I’m building a content driven image website that I’d like to have social networking aspects (The ability to add friends, an activity feed of your friends, ect…)
I was wondering if there was any framework for someone who is looking to use Javascript, with Node.js, and JSON, as opposed to the more traditional PHP and SQL? Does such a thing exist?
Or perhaps for someone less experienced, it would be better to just use this?
Express is the go to for a lot of NodeJS projects, it’s battle tested, stable, and has the biggest community. A lot of other NodeJS frameworks are actually built on top of Express. (Sails, MEAN, Kraken, etc)
koa uses more modern ideas, but you might run into issues if you don’t know ES6 really well. Hapi is also fairly popular, but it is more configuration based than convention.
You might run into “MEAN”, that’s just a buzzword, don’t worry about it and don’t get caught up on it. You don’t need to use Mongo, or Express, or Angular, with NodeJS. You can use MySQL, Hapi, React, with NodeJS if you want or mix and match with any other combination you want.
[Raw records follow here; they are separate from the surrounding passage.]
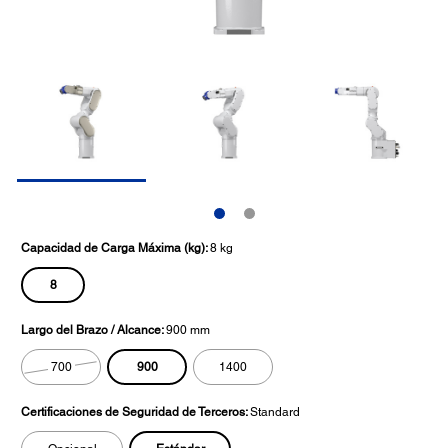
Capacidad de Carga Máxima (kg):
8 kg
8
Largo del Brazo / Alcance:
900 mm
900
700
1400
Certificaciones de Seguridad de Terceros:
Standard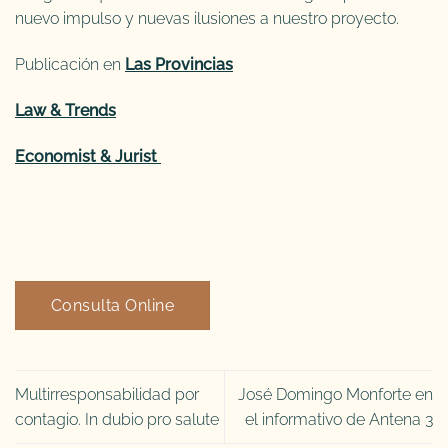
nuevo impulso y nuevas ilusiones a nuestro proyecto.
Publicación en
Las Provincias
Law & Trends
Economist & Jurist
Consulta Online
Multirresponsabilidad por
José Domingo Monforte en
contagio. In dubio pro salute
el informativo de Antena 3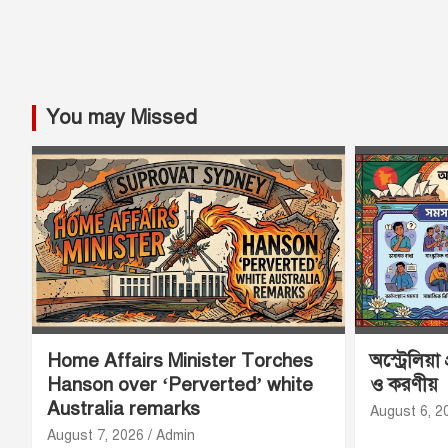
You may Missed
Home Affairs Minister Torches
অস্ট্রেলিয়া
Hanson over ‘Perverted’ white
ও করণীয়
Australia remarks
August 6, 2
August 7, 2026
Admin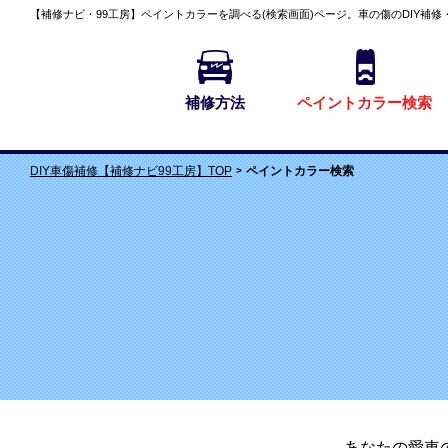
【補修ナビ・99工房】
ペイントカラーを調べる(検索画面)
ページ。車の傷のDIY補修
補修方法
ペイントカラー検索
ペイントカラー検索
DIY車傷補修【補修ナビ99工房】TOP
あなたの愛車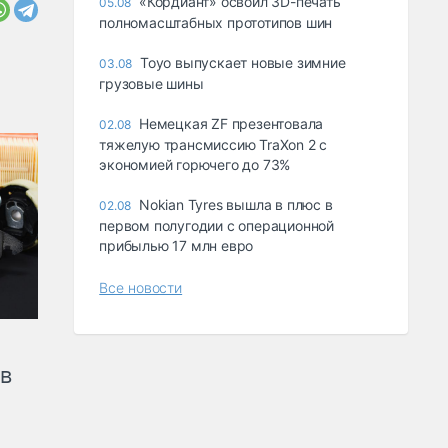
«Кордиант» освоил 3D-печать
05.08
полномасштабных прототипов шин
Toyo выпускает новые зимние
03.08
грузовые шины
Немецкая ZF презентовала
02.08
тяжелую трансмиссию TraXon 2 с
экономией горючего до 73%
Nokian Tyres вышла в плюс в
02.08
первом полугодии с операционной
прибылью 17 млн евро
Все новости
ов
Thanks a bunch. This has definitely given me a few places to start looking. I know this seems a little ambitious, but I’m serious about learning. Do you have any recommendations for books or tutorials that could walk me through the general process of making a basic social network website with one or more of these tools? I’m normally a front end developer/UI designer so this is a bit of a venture into the wild blue for me.
(And yes, I’ve heard the whole MEAN thing. It seems like a popular toolset.)
I don’t know of any that build a social network, but FreeCodeCamp has quite a bit on both the Front and Backend, as well as messing with MongoDB.
There are lots of other tutorials out there, lots of the MEAN stack, just look for something fairly recent that uses Node v4+. Once you understand the pieces and how stuff is put together, then you can start building it yourself.
It’s fine to use it and there are a lot of “MEAN Stack” tutorials that are geared towards all skill levels. I just see a lot people getting caught up on “using MEAN” and not separating the parts.